● **Exercise directions**:
Filter the records below for the word "they". Keep each line that has it.

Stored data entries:
--------

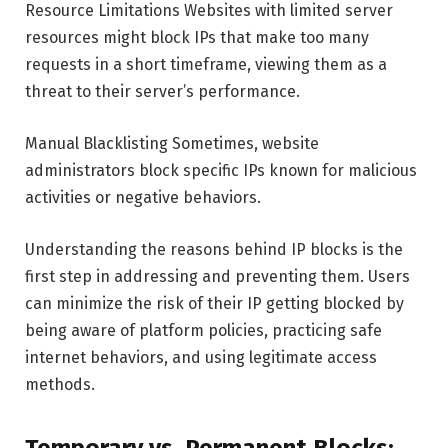
Resource Limitations Websites with limited server
resources might block IPs that make too many
requests in a short timeframe, viewing them as a
threat to their server’s performance.
Manual Blacklisting Sometimes, website
administrators block specific IPs known for malicious
activities or negative behaviors.
Understanding the reasons behind IP blocks is the
first step in addressing and preventing them. Users
can minimize the risk of their IP getting blocked by
being aware of platform policies, practicing safe
internet behaviors, and using legitimate access
methods.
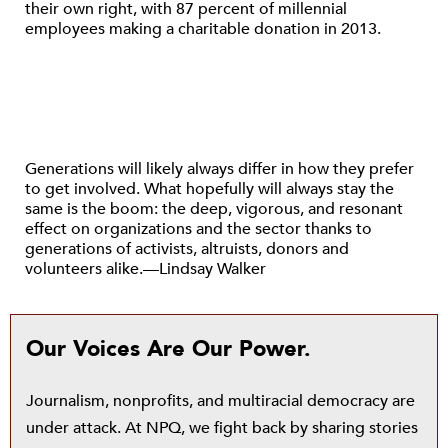
their own right, with 87 percent of millennial
employees making a charitable donation in 2013.
Generations will likely always differ in how they prefer
to get involved. What hopefully will always stay the
same is the boom: the deep, vigorous, and resonant
effect on organizations and the sector thanks to
generations of activists, altruists, donors and
volunteers alike.—Lindsay Walker
Our Voices Are Our Power.
Journalism, nonprofits, and multiracial democracy are
under attack. At NPQ, we fight back by sharing stories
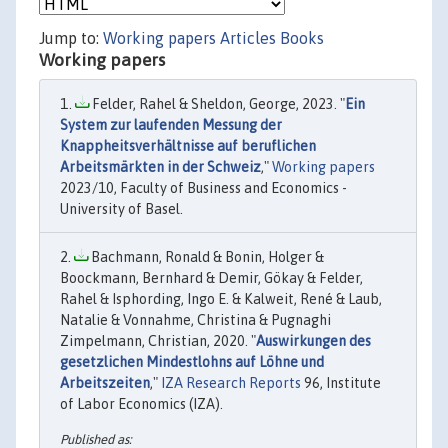
Jump to:
Working papers
Articles
Books
Working papers
Felder, Rahel & Sheldon, George, 2023. "
Ein
System zur laufenden Messung der
Knappheitsverhältnisse auf beruflichen
Arbeitsmärkten in der Schweiz
,"
Working papers
2023/10, Faculty of Business and Economics -
University of Basel.
Bachmann, Ronald & Bonin, Holger &
Boockmann, Bernhard & Demir, Gökay & Felder,
Rahel & Isphording, Ingo E. & Kalweit, René & Laub,
Natalie & Vonnahme, Christina & Pugnaghi
Zimpelmann, Christian, 2020. "
Auswirkungen des
gesetzlichen Mindestlohns auf Löhne und
Arbeitszeiten
,"
IZA Research Reports
96, Institute
of Labor Economics (IZA).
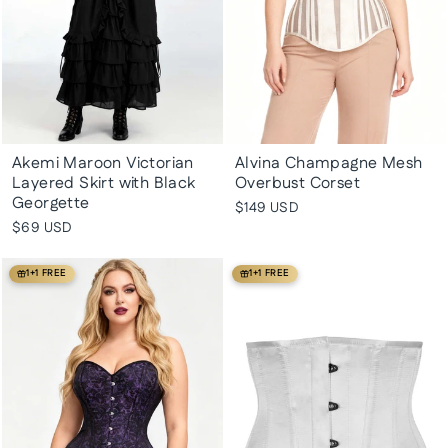
Akemi Maroon Victorian
Alvina Champagne Mesh
Layered Skirt with Black
Overbust Corset
Georgette
$149 USD
$69 USD
1+1 FREE
1+1 FREE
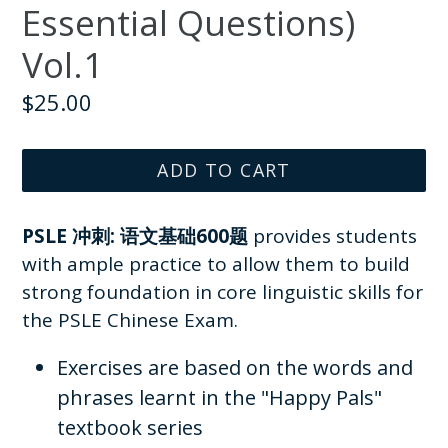
Essential Questions)
Vol.1
Regular
$25.00
price
ADD TO CART
PSLE 冲刺: 语文基础600题
provides students
with ample practice to allow them to build
strong foundation in core linguistic skills for
the PSLE Chinese Exam.
Exercises are based on the words and
phrases learnt in the "Happy Pals"
textbook series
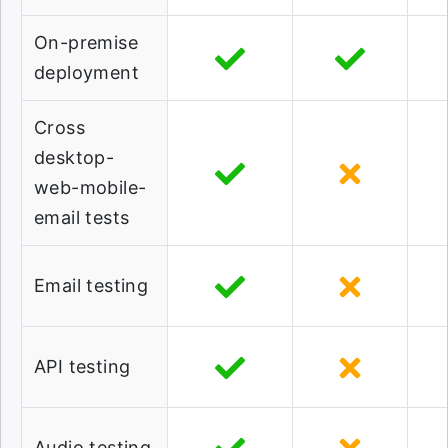
On-premise
deployment
Cross
desktop-
web-mobile-
email tests
Email testing
API testing
Audio testing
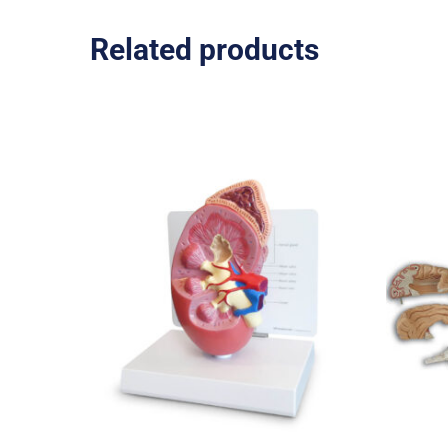
Related products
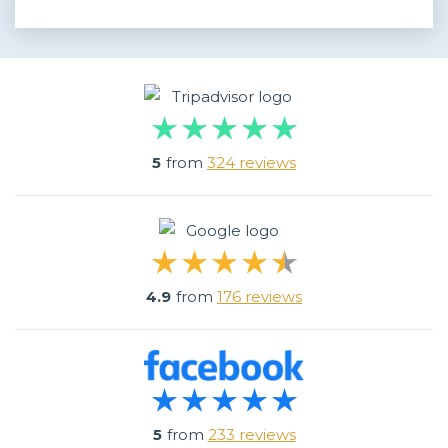
5
from
324 reviews
4.9
from
176 reviews
5
from
233 reviews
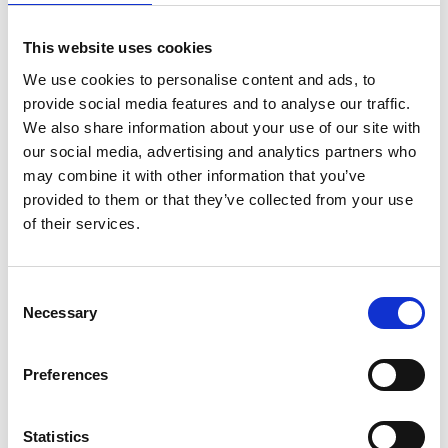
This website uses cookies
We use cookies to personalise content and ads, to
provide social media features and to analyse our traffic.
We also share information about your use of our site with
our social media, advertising and analytics partners who
Quick facts
User manual
may combine it with other information that you’ve
provided to them or that they’ve collected from your use
of their services.
Universal - one size fits all
Developed for both personal use and
community transport.
Consent
Can be fastened vertically and connected
Necessary
Selection
to the chest buckle to be fixated over the
body.
Preferences
Requires no changes to the seat
Easy to install
Statistics
Fits all seats with a space between the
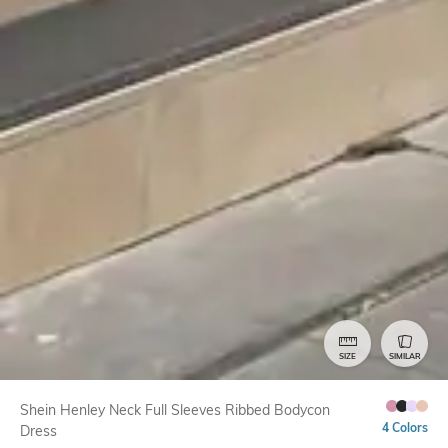
SIZE
SIMILAR
Shein Henley Neck Full Sleeves Ribbed Bodycon
4 Colors
Dress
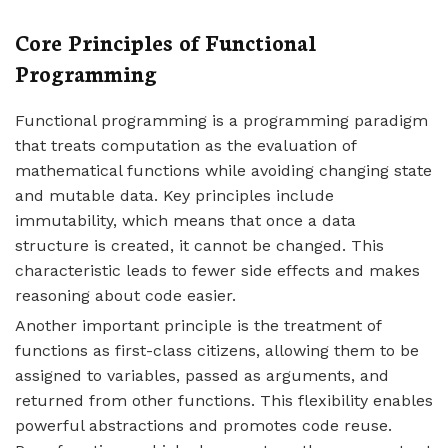
Core Principles of Functional
Programming
Functional programming is a programming paradigm
that treats computation as the evaluation of
mathematical functions while avoiding changing state
and mutable data. Key principles include
immutability, which means that once a data
structure is created, it cannot be changed. This
characteristic leads to fewer side effects and makes
reasoning about code easier.
Another important principle is the treatment of
functions as first-class citizens, allowing them to be
assigned to variables, passed as arguments, and
returned from other functions. This flexibility enables
powerful abstractions and promotes code reuse.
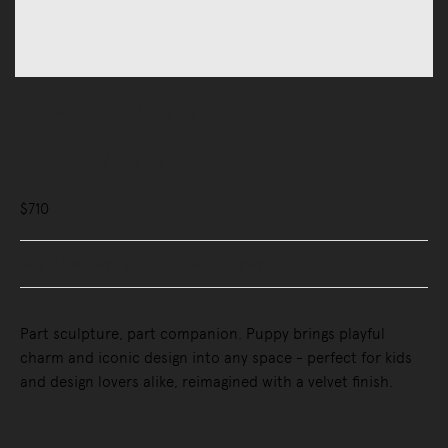
Accessories
Art & Objects
Puppy Velvet
$710
Buy Now, Pay Later - Zip & Afterpay
Part sculpture, part companion. Puppy brings playful
charm and iconic design into any space - perfect for kids
and design lovers alike, reimagined with a velvet finish.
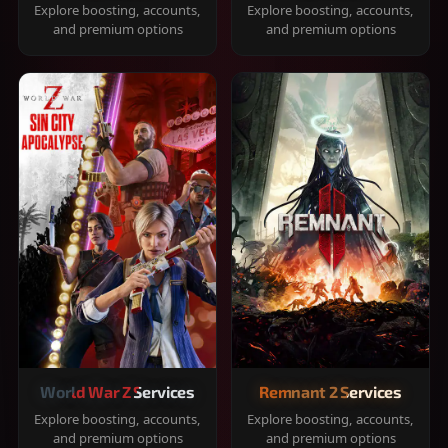
Explore boosting, accounts,
Explore boosting, accounts,
and premium options
and premium options
World War Z Services
Remnant 2 Services
Explore boosting, accounts,
Explore boosting, accounts,
and premium options
and premium options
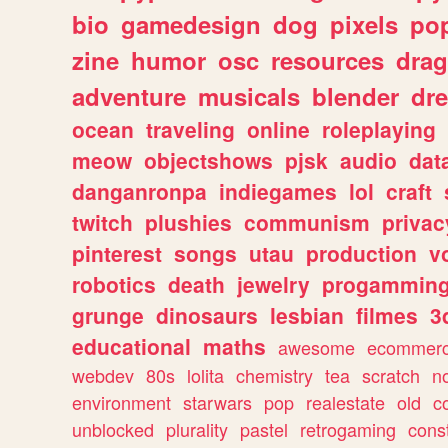
bio
gamedesign
dog
pixels
pop
zine
humor
osc
resources
dra
adventure
musicals
blender
dr
ocean
traveling
online
roleplaying
meow
objectshows
pjsk
audio
dat
danganronpa
indiegames
lol
craft
twitch
plushies
communism
privac
pinterest
songs
utau
production
v
robotics
death
jewelry
progammin
grunge
dinosaurs
lesbian
filmes
3
educational
maths
awesome
ecommer
webdev
80s
lolita
chemistry
tea
scratch
n
environment
starwars
pop
realestate
old
c
unblocked
plurality
pastel
retrogaming
cons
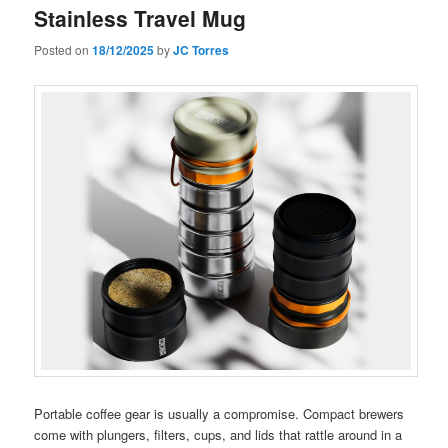
Stainless Travel Mug
Posted on
18/12/2025
by
JC Torres
Portable coffee gear is usually a compromise. Compact brewers
come with plungers, filters, cups, and lids that rattle around in a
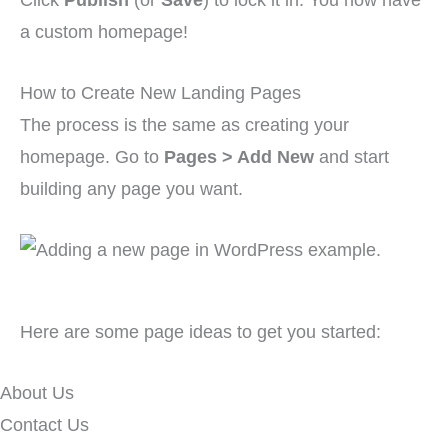
a custom homepage!
How to Create New Landing Pages
The process is the same as creating your
homepage. Go to
Pages > Add New
and start
building any page you want.
Here are some page ideas to get you started:
About Us
Contact Us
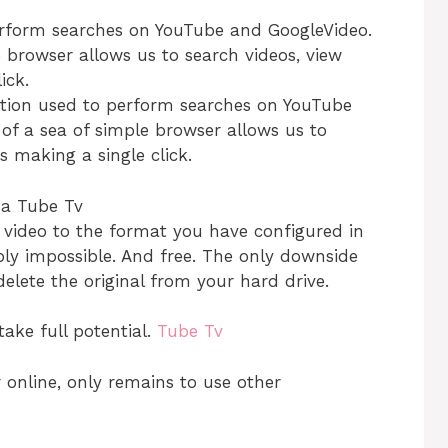
perform searches on YouTube and GoogleVideo.
e browser allows us to search videos, view
ick.
ation used to perform searches on YouTube
f a sea of ​​simple browser allows us to
 making a single click.
e video to the format you have configured in
ply impossible. And free. The only downside
delete the original from your hard drive.
take full potential.
Tube Tv
online, only remains to use other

--------

● **Problem solution**:
Generations will likely always differ in how they prefer
provided to them or that they’ve collected from your use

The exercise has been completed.